Bellman-Ford with K rounds. You already know this from your arb bot.

Published Apr 16, 2026

Problem

You're given n cities and a list of flights, where flights[i] = [from, to, price] represents a directed flight. Starting from src, find the cheapest price to reach dst with at most k stops in between. Return -1 if no such route exists.

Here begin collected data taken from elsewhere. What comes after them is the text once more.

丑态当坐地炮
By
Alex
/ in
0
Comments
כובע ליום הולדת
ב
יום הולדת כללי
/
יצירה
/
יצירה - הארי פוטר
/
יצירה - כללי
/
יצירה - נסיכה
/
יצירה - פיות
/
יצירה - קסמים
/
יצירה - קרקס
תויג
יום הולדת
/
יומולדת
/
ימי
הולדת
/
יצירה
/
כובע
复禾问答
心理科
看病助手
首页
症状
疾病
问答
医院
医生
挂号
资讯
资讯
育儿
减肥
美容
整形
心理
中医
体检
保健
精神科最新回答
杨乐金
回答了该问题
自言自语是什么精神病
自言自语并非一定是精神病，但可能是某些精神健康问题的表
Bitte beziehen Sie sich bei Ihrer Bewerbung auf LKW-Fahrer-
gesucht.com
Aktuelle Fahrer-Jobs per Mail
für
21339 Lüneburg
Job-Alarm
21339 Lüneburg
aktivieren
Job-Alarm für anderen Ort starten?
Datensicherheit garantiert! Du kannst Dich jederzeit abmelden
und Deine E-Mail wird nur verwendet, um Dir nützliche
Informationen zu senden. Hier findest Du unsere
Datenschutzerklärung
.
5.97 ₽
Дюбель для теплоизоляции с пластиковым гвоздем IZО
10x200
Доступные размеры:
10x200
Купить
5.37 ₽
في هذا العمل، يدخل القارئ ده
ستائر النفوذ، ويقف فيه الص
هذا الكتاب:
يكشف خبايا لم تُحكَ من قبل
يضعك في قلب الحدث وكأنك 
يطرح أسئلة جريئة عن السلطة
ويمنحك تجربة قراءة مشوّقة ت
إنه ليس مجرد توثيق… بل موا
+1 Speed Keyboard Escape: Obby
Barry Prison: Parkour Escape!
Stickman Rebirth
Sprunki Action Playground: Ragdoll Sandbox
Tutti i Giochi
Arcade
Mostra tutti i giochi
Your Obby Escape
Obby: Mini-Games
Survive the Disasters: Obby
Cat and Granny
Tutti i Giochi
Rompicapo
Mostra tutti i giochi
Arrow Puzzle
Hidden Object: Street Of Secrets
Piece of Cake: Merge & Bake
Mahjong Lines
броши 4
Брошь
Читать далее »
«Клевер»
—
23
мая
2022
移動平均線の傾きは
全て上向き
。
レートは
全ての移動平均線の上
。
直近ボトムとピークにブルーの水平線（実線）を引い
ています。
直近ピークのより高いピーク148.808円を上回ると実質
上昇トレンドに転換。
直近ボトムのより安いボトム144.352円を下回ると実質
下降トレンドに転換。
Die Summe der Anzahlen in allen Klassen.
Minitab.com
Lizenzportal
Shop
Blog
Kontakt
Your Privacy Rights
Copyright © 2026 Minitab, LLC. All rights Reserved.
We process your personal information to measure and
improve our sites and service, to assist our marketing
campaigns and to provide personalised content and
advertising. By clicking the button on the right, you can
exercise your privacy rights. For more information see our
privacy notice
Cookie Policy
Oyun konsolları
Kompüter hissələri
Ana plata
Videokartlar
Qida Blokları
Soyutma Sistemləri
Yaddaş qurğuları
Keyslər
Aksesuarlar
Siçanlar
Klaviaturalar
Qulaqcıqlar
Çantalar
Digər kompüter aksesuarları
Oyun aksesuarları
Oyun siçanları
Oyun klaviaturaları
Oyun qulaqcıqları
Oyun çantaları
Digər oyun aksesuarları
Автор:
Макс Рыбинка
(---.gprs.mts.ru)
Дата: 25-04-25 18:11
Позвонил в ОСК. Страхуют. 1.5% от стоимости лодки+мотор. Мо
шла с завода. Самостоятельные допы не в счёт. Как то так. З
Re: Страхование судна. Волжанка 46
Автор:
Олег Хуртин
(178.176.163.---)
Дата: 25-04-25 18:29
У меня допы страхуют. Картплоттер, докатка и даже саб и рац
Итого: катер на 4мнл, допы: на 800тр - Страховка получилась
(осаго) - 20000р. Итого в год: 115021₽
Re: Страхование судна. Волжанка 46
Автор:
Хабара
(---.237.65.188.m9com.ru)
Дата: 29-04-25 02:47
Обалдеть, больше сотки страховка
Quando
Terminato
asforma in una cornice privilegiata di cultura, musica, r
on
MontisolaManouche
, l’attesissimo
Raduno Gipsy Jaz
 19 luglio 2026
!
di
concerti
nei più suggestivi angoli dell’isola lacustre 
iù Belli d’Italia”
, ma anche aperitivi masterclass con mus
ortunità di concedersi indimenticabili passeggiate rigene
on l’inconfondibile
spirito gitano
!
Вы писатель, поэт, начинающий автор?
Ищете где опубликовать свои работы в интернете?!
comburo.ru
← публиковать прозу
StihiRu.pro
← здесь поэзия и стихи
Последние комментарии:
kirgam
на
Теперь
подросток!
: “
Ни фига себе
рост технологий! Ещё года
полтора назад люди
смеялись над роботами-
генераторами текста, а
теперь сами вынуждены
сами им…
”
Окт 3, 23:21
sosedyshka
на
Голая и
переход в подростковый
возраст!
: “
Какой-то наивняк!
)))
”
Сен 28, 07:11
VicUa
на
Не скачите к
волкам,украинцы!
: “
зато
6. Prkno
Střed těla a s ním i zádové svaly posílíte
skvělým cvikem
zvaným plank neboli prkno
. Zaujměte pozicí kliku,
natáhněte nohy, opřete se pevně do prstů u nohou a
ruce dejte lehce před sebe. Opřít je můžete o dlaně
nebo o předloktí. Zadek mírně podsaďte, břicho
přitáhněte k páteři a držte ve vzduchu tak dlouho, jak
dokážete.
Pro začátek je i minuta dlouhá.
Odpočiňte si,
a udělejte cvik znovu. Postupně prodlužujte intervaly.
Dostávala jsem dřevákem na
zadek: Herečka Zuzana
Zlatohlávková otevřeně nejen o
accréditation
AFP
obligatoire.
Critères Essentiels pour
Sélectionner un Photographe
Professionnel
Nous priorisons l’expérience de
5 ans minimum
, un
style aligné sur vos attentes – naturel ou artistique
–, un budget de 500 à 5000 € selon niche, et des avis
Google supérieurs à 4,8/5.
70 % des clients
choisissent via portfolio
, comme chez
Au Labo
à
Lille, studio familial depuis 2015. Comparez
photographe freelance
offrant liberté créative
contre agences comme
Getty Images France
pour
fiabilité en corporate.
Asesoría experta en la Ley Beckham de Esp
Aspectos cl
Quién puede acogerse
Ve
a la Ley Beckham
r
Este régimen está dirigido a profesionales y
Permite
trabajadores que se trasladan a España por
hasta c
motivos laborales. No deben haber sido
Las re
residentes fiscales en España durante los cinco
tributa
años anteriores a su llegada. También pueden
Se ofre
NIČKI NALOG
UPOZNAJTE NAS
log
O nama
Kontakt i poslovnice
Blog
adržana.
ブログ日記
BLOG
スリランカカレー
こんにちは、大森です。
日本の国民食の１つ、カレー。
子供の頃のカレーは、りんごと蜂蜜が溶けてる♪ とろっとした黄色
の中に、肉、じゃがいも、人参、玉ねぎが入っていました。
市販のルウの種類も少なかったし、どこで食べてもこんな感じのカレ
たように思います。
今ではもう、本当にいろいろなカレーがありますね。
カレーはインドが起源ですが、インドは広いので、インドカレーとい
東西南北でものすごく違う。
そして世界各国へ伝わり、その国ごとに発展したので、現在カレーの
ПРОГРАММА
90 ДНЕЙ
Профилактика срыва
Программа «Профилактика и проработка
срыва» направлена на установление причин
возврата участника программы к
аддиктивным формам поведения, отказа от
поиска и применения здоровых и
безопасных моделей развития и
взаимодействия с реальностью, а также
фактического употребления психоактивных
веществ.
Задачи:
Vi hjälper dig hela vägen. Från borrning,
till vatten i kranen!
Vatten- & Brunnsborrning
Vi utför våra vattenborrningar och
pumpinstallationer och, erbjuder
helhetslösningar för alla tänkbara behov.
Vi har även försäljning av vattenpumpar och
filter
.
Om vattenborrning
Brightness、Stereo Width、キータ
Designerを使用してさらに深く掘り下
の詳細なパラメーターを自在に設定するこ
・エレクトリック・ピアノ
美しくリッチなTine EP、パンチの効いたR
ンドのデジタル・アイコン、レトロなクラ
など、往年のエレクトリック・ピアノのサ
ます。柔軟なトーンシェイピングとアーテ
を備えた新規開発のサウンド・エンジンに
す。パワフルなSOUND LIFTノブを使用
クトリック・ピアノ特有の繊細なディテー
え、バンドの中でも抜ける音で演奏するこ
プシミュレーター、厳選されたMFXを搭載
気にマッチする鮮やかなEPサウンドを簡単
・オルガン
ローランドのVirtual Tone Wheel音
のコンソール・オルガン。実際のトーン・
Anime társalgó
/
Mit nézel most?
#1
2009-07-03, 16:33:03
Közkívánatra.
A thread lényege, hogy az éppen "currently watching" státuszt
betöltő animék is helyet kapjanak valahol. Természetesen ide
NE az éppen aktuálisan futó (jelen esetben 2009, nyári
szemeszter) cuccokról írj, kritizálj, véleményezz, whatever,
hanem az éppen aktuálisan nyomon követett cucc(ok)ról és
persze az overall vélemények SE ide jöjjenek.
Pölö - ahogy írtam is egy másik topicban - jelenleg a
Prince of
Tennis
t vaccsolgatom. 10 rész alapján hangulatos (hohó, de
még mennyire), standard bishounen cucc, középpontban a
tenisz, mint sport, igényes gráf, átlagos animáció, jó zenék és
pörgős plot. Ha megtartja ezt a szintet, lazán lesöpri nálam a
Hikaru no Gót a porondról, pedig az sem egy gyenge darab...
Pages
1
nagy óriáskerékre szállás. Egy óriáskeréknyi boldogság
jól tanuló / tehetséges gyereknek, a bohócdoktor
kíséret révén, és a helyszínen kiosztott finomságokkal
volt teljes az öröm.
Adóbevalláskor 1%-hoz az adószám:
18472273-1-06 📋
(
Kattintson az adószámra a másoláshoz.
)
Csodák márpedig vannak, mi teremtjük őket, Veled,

A "stop" is an intermediate city, so k = 1 means at most 2 edges are allowed. k = 0 means direct flight only.

Input

n = 4, flights = [[0,1,100],[1,2,100],[2,0,100],[1,3,600],[2,3,200]], src = 0, dst = 3, k = 1

Output

700

Explanation

With at most 1 stop, 0 → 1 → 3 costs 700. The cheaper 0 → 1 → 2 → 3 = 400 requires 2 stops and is rejected.

Input

n = 3, flights = [[0,1,100],[1,2,100],[0,2,500]], src = 0, dst = 2, k = 1

Output

200

Explanation

0 → 1 → 2 uses 1 stop and costs 200.

Input

n = 3, flights = [[0,1,100],[1,2,100],[0,2,500]], src = 0, dst = 2, k = 0

Output

500

Explanation

k = 0 forces the direct flight.

Intuition

Plain Dijkstra finds the absolute shortest path but ignores edge counts. Plain BFS minimizes edge count but ignores weights. This problem blends both: we want minimum weight subject to a hop budget.

Two insights unlock it:

State has two dimensions. The usual Dijkstra state (distance, city) is not enough — two routes to the same city with different remaining hop budgets are genuinely different. A cheaper route that used more hops is worse if it leaves us stranded.
Bellman-Ford is a perfect shape match. Bellman-Ford relaxes every edge in k + 1 rounds; round i discovers the cheapest walk using exactly i edges. For this problem we cap rounds at k + 1.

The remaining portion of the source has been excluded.